--- START ---

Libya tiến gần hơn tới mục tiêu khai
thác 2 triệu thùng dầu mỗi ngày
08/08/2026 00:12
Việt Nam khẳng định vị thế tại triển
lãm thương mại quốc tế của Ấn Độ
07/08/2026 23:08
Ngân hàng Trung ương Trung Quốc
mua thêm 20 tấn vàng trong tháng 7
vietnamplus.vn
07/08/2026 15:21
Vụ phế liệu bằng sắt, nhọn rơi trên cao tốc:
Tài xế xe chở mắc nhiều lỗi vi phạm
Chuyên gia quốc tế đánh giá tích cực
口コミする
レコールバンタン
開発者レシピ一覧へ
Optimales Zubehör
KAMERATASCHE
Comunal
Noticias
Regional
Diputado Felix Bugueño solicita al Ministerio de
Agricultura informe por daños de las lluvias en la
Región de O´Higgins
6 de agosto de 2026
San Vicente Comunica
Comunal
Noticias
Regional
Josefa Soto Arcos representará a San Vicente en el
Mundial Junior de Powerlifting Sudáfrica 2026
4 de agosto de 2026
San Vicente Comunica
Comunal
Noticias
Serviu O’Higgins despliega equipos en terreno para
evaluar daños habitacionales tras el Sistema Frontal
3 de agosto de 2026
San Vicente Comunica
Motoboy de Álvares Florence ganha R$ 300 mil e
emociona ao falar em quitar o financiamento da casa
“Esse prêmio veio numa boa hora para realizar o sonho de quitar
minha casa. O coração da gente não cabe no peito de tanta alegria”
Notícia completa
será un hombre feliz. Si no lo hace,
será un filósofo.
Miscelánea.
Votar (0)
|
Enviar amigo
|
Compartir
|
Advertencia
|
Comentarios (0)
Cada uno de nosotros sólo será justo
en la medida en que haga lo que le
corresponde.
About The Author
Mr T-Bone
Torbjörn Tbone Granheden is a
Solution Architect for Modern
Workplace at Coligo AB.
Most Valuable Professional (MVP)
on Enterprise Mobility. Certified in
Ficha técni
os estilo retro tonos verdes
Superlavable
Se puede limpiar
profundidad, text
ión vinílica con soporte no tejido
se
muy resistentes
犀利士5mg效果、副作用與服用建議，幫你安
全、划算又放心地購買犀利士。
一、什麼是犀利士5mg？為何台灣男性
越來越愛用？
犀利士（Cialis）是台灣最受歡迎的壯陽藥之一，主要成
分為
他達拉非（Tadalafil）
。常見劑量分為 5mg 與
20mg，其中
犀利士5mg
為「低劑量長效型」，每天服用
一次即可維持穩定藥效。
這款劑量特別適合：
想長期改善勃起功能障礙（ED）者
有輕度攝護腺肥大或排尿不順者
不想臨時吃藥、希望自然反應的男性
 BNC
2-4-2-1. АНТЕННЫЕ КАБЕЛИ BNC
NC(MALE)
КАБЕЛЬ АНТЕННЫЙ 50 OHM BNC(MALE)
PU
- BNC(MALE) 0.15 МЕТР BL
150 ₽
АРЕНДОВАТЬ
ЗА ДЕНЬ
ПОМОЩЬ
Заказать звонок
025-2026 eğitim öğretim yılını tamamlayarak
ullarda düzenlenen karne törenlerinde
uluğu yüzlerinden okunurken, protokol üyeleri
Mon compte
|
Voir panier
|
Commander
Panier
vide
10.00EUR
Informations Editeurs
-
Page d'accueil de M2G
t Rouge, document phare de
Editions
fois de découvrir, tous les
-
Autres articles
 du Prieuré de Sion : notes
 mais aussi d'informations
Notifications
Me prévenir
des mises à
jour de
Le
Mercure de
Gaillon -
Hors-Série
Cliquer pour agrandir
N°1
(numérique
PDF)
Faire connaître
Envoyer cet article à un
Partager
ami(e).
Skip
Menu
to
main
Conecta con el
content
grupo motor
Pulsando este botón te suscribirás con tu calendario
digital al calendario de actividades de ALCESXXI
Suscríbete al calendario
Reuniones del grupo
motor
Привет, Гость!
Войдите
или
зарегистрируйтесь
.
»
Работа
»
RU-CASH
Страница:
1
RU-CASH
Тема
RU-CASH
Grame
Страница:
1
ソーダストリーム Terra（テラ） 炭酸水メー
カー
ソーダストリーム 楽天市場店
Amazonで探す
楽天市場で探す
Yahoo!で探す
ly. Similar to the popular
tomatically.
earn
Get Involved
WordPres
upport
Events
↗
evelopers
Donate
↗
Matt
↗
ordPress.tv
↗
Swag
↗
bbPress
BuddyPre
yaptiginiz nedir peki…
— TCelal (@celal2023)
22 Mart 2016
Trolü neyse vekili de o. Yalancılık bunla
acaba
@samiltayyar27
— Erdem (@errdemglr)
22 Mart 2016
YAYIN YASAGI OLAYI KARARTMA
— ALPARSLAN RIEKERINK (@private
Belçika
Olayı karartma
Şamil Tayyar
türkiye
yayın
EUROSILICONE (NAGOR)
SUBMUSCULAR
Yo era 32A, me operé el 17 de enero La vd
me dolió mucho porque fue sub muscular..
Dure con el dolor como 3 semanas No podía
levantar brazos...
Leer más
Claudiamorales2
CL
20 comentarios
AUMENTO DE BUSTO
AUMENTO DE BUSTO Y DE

--- END ---

What is expected
Please transcribe the entire listing precisely.

Your response
Libya tiến gần hơn tới mục tiêu khai
thác 2 triệu thùng dầu mỗi ngày
08/08/2026 00:12
Việt Nam khẳng định vị thế tại triển
lãm thương mại quốc tế của Ấn Độ
07/08/2026 23:08
Ngân hàng Trung ương Trung Quốc
mua thêm 20 tấn vàng trong tháng 7
vietnamplus.vn
07/08/2026 15:21
Vụ phế liệu bằng sắt, nhọn rơi trên cao tốc:
Tài xế xe chở mắc nhiều lỗi vi phạm
Chuyên gia quốc tế đánh giá tích cực
口コミする
レコールバンタン
開発者レシピ一覧へ
Optimales Zubehör
KAMERATASCHE
Comunal
Noticias
Regional
Diputado Felix Bugueño solicita al Ministerio de
Agricultura informe por daños de las lluvias en la
Región de O´Higgins
6 de agosto de 2026
San Vicente Comunica
Comunal
Noticias
Regional
Josefa Soto Arcos representará a San Vicente en el
Mundial Junior de Powerlifting Sudáfrica 2026
4 de agosto de 2026
San Vicente Comunica
Comunal
Noticias
Serviu O’Higgins despliega equipos en terreno para
evaluar daños habitacionales tras el Sistema Frontal
3 de agosto de 2026
San Vicente Comunica
Motoboy de Álvares Florence ganha R$ 300 mil e
emociona ao falar em quitar o financiamento da casa
“Esse prêmio veio numa boa hora para realizar o sonho de quitar
minha casa. O coração da gente não cabe no peito de tanta alegria”
Notícia completa
será un hombre feliz. Si no lo hace,
será un filósofo.
Miscelánea.
Votar (0)
|
Enviar amigo
|
Compartir
|
Advertencia
|
Comentarios (0)
Cada uno de nosotros sólo será justo
en la medida en que haga lo que le
corresponde.
About The Author
Mr T-Bone
Torbjörn Tbone Granheden is a
Solution Architect for Modern
Workplace at Coligo AB.
Most Valuable Professional (MVP)
on Enterprise Mobility. Certified in
Ficha técni
os estilo retro tonos verdes
Superlavable
Se puede limpiar
profundidad, text
ión vinílica con soporte no tejido
se
muy resistentes
犀利士5mg效果、副作用與服用建議，幫你安
全、划算又放心地購買犀利士。
一、什麼是犀利士5mg？為何台灣男性
越來越愛用？
犀利士（Cialis）是台灣最受歡迎的壯陽藥之一，主要成
分為
他達拉非（Tadalafil）
。常見劑量分為 5mg 與
20mg，其中
犀利士5mg
為「低劑量長效型」，每天服用
一次即可維持穩定藥效。
這款劑量特別適合：
想長期改善勃起功能障礙（ED）者
有輕度攝護腺肥大或排尿不順者
不想臨時吃藥、希望自然反應的男性
 BNC
2-4-2-1. АНТЕННЫЕ КАБЕЛИ BNC
NC(MALE)
КАБЕЛЬ АНТЕННЫЙ 50 OHM BNC(MALE)
PU
- BNC(MALE) 0.15 МЕТР BL
150 ₽
АРЕНДОВАТЬ
ЗА ДЕНЬ
ПОМОЩЬ
Заказать звонок
025-2026 eğitim öğretim yılını tamamlayarak
ullarda düzenlenen karne törenlerinde
uluğu yüzlerinden okunurken, protokol üyeleri
Mon compte
|
Voir panier
|
Commander
Panier
vide
10.00EUR
Informations Editeurs
-
Page d'accueil de M2G
t Rouge, document phare de
Editions
fois de découvrir, tous les
-
Autres articles
 du Prieuré de Sion : notes
 mais aussi d'informations
Notifications
Me prévenir
des mises à
jour de
Le
Mercure de
Gaillon -
Hors-Série
Cliquer pour agrandir
N°1
(numérique
PDF)
Faire connaître
Envoyer cet article à un
Partager
ami(e).
Skip
Menu
to
main
Conecta con el
content
grupo motor
Pulsando este botón te suscribirás con tu calendario
digital al calendario de actividades de ALCESXXI
Suscríbete al calendario
Reuniones del grupo
motor
Привет, Гость!
Войдите
или
зарегистрируйтесь
.
»
Работа
»
RU-CASH
Страница:
1
RU-CASH
Тема
RU-CASH
Grame
Страница:
1
ソーダストリーム Terra（テラ） 炭酸水メー
カー
ソーダストリーム 楽天市場店
Amazonで探す
楽天市場で探す
Yahoo!で探す
ly. Similar to the popular
tomatically.
earn
Get Involved
WordPres
upport
Events
↗
evelopers
Donate
↗
Matt
↗
ordPress.tv
↗
Swag
↗
bbPress
BuddyPre
yaptiginiz nedir peki…
— TCelal (@celal2023)
22 Mart 2016
Trolü neyse vekili de o. Yalancılık bunla
acaba
@samiltayyar27
— Erdem (@errdemglr)
22 Mart 2016
YAYIN YASAGI OLAYI KARARTMA
— ALPARSLAN RIEKERINK (@private
Belçika
Olayı karartma
Şamil Tayyar
türkiye
yayın
EUROSILICONE (NAGOR)
SUBMUSCULAR
Yo era 32A, me operé el 17 de enero La vd
me dolió mucho porque fue sub muscular..
Dure con el dolor como 3 semanas No podía
levantar brazos...
Leer más
Claudiamorales2
CL
20 comentarios
AUMENTO DE BUSTO
AUMENTO DE BUSTO Y DE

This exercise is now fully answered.